Menurutnya, kebijakan tersebut menciptakan
terjadinya persaingan usaha tidak sehat dan mendorong oligopoli karena kuota
impor hanya diberikan pada tiga perusahaan besar. Bahkan jika sampai akhir
tahun Kemendag tetap tidak menerbitkan SPI kepada seluruh anggota Gapuspindo,
maka pasokan sapi untuk awal tahun 2017 akan kosong. Tentu saja ini berpotensi
menggerek harga daging sapi dan meningkatkan volume sapi lokal yang dipotong
untuk memenuhi kebutuhan dalam negeri.
![]() |
Menteri Perdagangan, Enggartiasto Lukita |
Kuota Impor Sapi dan Daging Beku
Resmi Dihapus
Sebelumnya Pemerintah resmi menghapus sistem kuota
impor sapi sebagai disampaikan Menteri Perdagangan Enggartiasto Lukita di
kantornya, Senin, 26 September 2016. “Tak hanya berlaku untuk sapi hidup, kuota
impor daging beku juga dihapus. Hilang, enggak ada kuota-kuotaan," kata
Enggartiasto Lukita.
Sebagai penggantinya, pemerintah akan mengeluarkan
ketentuan baru yakni importir diwajibkan mendatangkan satu ekor sapi indukan
untuk setiap lima sapi bakalan yang diimpornya. Ketentuan itu akan dituangkan
dalam revisi Peraturan Menteri Pertanian (Permentan) Nomor 16 Tahun 2016
tentang Pemasukan Ternak Ruminansia Besar ke Dalam Wilayah Republik Indonesia.

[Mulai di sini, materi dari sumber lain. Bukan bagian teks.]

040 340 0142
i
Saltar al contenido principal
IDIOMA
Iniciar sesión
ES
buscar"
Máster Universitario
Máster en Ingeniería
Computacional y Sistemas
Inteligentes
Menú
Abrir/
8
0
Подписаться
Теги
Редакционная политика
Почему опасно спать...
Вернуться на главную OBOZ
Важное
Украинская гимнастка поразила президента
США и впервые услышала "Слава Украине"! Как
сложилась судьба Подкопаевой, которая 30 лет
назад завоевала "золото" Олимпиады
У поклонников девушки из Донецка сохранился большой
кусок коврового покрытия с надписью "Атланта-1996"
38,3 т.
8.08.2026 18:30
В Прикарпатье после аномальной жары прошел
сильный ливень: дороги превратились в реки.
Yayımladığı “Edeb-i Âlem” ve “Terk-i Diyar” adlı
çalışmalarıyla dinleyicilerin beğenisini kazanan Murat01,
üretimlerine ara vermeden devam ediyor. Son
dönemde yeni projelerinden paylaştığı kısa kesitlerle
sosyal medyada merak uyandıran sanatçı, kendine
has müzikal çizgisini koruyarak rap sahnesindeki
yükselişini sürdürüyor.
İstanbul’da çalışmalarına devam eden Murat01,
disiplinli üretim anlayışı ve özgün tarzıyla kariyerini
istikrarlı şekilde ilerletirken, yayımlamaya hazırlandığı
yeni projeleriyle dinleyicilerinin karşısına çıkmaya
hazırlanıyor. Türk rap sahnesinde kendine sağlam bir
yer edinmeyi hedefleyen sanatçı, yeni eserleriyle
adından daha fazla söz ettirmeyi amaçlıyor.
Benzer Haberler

Kebijakan ini sebenarnya telah berjalan. Saat ini,
Kementerian Perdagangan telah mengeluarkan izin impor 300 ribu ekor sapi
bakalan hingga 2018 dengan ketentuan tersebut. Ada tiga perusahaan importir
yang telah berkomitmen menjalankannya. Dua di antaranya adalah Santori dan
Great Giant Livestock (GGL). "Mereka sudah tanda tangan di atas meterai
untuk impor 60 ribu sapi indukan, di luar izin impor 300 ribu sapi bakalan yang
didapatnya," kata Enggar.
Kendati izin ini sampai 2018, Enggar tidak menutup
kemungkinan ada tambahan impor sapi jika ada pengusaha lain yang memenuhi
syarat. "Ya keluarin lagi, mengajukan berapa pun sapi indukan saya
kasih," katanya.
Yang pasti, kata Enggar, pada 2018 pemerintah akan
melakukan audit di tiap perusahaan penerima izin impor. Bila terbukti mereka
tak memenuhi ketentuan, "Kami sita sapinya, kalau tidak ada ya asetnya,
itu sesuai perjanjian," kata Enggar.
Ketua Komisi Pengawas Persaingan Usaha (KPPU)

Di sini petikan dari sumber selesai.